■ PROBLEM
Line by line, return the listing exactly, without any of the images.

■ RECORDS SUPPLIED

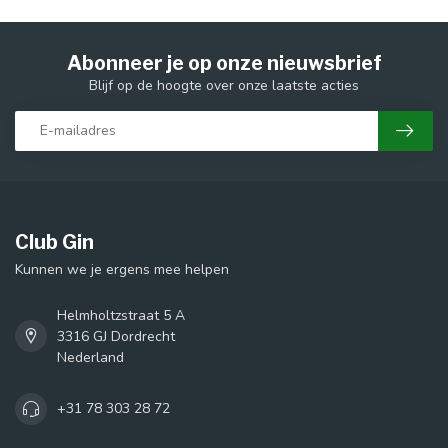
Abonneer je op onze nieuwsbrief
Blijf op de hoogte over onze laatste acties
Club Gin
Kunnen we je ergens mee helpen
Helmholtzstraat 5 A
3316 GJ Dordrecht
Nederland
+31 78 303 28 72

■ OUTPUT
Abonneer je op onze nieuwsbrief
Blijf op de hoogte over onze laatste acties
Club Gin
Kunnen we je ergens mee helpen
Helmholtzstraat 5 A
3316 GJ Dordrecht
Nederland
+31 78 303 28 72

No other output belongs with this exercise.